EDITORIAL / 8 de marzo
Emancipación de las mujeres trabajadoras y comunismo
2026/03/09

El 8 de Marzo miles de personas tomaron las calles contra el machismo y la opresión de las mujeres. En pleno auge del fascismo y en un momento en el que las ideas machistas están ganando peso en algunos sectores, es positivo ver que existe una conciencia contra el machismo y la opresión de las mujeres trabajadoras.

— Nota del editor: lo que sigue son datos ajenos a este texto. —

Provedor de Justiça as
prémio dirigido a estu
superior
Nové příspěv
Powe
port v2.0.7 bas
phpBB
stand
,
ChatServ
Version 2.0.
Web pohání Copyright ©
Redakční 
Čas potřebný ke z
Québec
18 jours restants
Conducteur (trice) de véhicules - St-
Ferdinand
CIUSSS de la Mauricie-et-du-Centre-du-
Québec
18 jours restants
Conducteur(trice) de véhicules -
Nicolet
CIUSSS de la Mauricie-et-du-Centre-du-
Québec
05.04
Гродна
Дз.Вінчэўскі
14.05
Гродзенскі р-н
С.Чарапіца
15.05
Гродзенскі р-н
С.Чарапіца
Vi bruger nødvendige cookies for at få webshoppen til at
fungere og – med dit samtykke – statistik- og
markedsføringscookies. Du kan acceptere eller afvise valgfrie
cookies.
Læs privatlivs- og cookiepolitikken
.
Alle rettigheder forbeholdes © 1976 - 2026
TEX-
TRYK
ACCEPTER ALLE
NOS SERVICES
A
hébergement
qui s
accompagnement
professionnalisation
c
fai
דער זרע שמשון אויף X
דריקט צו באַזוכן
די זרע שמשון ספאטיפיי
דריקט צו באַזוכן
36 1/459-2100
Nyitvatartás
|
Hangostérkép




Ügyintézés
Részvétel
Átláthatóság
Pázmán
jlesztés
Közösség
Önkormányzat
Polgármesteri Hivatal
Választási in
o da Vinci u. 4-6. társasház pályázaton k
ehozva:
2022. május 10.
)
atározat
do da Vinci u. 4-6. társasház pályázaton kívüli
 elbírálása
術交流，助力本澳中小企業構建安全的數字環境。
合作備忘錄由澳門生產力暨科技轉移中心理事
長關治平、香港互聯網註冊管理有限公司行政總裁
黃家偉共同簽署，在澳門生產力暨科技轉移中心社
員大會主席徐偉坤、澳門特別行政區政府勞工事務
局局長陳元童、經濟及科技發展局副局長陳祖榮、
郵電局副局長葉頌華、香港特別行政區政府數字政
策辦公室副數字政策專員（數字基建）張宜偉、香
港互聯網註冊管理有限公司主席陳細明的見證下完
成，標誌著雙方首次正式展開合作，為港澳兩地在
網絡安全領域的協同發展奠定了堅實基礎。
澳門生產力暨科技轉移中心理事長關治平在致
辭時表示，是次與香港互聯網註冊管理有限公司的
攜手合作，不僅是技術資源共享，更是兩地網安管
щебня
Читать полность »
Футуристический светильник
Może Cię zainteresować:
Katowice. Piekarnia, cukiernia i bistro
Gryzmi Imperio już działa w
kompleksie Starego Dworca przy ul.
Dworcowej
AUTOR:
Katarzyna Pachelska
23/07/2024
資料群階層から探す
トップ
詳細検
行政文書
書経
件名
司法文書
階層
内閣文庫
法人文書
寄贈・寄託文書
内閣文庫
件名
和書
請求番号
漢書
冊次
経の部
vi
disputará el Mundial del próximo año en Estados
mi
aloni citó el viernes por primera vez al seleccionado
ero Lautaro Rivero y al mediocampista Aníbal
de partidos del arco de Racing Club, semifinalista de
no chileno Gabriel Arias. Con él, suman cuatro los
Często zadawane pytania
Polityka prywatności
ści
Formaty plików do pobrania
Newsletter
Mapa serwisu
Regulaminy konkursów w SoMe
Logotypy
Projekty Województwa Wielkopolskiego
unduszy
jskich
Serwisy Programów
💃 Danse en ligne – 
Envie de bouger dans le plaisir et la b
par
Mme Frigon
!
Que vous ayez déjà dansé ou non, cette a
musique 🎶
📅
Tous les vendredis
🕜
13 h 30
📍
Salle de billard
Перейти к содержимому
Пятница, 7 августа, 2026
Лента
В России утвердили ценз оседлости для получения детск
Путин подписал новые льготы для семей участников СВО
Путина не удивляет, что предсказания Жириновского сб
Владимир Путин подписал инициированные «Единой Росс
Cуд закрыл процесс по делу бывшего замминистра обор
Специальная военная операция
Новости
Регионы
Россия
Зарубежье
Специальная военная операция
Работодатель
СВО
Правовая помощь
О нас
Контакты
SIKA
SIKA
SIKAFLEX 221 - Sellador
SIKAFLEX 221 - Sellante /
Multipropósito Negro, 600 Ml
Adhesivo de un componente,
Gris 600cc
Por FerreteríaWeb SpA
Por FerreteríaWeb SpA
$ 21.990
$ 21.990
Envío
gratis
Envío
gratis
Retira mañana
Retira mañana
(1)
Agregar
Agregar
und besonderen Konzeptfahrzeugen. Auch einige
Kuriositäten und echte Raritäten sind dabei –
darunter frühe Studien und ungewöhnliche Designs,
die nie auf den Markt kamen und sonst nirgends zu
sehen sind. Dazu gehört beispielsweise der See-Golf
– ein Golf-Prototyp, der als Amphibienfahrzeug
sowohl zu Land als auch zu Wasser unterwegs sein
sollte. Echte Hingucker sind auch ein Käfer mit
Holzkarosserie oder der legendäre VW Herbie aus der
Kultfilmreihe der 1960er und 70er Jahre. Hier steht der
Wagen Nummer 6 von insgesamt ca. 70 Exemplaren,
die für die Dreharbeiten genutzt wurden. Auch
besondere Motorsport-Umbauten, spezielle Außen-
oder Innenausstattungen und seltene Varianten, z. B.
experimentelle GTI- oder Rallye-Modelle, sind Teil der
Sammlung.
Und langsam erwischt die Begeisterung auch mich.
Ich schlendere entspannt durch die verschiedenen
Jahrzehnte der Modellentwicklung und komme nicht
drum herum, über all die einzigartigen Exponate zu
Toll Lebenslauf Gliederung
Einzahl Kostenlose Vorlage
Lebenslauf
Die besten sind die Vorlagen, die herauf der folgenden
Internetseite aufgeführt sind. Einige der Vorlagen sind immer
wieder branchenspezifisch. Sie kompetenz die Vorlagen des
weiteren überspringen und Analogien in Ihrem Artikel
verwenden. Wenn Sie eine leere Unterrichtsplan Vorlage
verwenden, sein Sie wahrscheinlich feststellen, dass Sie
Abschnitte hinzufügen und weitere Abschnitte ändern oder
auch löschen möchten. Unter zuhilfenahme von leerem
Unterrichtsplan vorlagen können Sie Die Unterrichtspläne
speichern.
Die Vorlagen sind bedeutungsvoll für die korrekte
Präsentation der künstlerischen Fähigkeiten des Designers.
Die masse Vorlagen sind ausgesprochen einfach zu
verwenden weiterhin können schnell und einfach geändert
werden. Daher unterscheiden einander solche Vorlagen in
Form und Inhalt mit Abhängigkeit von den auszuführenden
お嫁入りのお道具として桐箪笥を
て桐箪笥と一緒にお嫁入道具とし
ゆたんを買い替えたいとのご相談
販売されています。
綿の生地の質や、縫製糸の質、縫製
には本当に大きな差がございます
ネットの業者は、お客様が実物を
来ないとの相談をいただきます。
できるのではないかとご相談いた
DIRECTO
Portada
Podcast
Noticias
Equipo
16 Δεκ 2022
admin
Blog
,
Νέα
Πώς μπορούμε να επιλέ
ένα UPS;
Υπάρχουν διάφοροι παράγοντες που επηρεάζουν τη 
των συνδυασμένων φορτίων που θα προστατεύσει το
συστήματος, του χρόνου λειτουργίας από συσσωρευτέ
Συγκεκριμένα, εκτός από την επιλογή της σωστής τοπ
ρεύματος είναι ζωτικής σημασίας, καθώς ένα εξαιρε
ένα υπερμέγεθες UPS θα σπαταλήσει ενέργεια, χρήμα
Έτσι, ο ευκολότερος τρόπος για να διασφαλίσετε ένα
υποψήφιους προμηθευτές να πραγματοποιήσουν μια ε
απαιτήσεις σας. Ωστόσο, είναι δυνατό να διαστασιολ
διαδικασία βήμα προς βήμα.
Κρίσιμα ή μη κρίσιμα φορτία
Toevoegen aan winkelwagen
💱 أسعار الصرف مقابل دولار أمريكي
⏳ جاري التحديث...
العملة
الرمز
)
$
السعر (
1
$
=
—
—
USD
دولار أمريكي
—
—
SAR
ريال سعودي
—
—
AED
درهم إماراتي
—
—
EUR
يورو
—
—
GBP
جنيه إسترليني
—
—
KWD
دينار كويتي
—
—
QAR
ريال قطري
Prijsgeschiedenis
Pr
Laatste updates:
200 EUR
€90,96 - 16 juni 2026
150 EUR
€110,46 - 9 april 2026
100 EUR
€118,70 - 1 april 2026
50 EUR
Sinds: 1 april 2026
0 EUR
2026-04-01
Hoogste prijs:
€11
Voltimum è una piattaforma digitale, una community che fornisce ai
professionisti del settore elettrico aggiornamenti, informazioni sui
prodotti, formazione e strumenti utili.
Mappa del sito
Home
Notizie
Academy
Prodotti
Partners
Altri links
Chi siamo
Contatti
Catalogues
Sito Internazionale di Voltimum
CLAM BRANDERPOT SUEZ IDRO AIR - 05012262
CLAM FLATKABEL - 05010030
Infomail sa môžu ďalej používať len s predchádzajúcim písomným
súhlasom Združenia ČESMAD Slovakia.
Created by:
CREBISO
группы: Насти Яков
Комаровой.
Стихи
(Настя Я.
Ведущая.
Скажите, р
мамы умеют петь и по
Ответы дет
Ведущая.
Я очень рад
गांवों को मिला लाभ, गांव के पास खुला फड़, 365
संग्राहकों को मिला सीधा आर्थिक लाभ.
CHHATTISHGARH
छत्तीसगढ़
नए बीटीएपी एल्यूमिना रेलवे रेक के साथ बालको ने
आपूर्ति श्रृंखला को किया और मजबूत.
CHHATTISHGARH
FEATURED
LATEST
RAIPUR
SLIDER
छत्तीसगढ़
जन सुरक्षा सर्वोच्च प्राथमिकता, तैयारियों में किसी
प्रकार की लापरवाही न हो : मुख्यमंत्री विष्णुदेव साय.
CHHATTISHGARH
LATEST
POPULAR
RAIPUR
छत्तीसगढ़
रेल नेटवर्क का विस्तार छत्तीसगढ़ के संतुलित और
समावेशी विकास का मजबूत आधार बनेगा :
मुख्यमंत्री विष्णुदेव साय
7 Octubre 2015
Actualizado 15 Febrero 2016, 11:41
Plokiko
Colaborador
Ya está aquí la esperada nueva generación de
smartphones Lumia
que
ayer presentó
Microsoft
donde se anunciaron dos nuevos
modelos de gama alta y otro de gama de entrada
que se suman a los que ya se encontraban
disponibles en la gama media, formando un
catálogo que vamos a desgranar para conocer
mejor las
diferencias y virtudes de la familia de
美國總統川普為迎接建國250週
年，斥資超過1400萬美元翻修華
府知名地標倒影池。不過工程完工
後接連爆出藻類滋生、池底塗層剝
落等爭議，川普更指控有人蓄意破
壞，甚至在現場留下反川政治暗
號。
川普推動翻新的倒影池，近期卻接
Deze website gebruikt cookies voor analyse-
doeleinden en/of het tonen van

La labor de todas las militantes de Itaia que comarca a comarca y pueblo a pueblo han estado recuperando el sentido revolucionario del 8 de Marzo es para quitarse el sombrero. Las que iniciaron el 8 de Marzo hace un siglo tenían claro que la liberación de las mujeres sólo vendría de la mano del socialismo. Y desde entonces podemos decir que, en gran medida, se ha confirmado esta afirmación. A lo largo del siglo XX se produjeron importantes avances en los derechos de las mujeres en los países socialistas. Todos esos triunfos de la mano del socialismo irradiaron a los países occidentales, en los que también, gracias a la lucha, lograron algunos avances. También estamos viendo que el capitalismo, más que un avance para las mujeres, es un obstáculo. Porque para los capitalistas es necesario perpetuar la opresión de la mujer para que aumenten sus ganancias. Los Estados configurados de acuerdo a los intereses de la burguesía poco harán para acabar con la violencia contra las mujeres o para garantizar los derechos de las mujeres. Por lo tanto, el 8 de Marzo es un día para salir a la calle, por supuesto, pero también para hacer trabajo ideológico. La reivindicación de que la liberación de las mujeres trabajadoras y el comunismo son dos caras de una misma moneda es fundamental, más aún en tiempos de decadencia del capitalismo.

Las mujeres socialistas seguirán en primera línea cara a acabar con la opresión contra las mujeres. Militancia y lucha diaria; esa es la propuesta como fórmula para combatir el machismo y la opresión económica de las mujeres. También como modelo para llevar a cabo la lucha cultural y la pugna hegemónica al fascismo. Frente al feminismo de oficina y a las diversas burocracias y sus protegidos, el modelo de los comunistas es el de la militancia basada en la claridad ideológica y en la unidad de clase. Contra toda opresión y por la libertad de la mujer trabajadora. Sigamos haciendo el camino.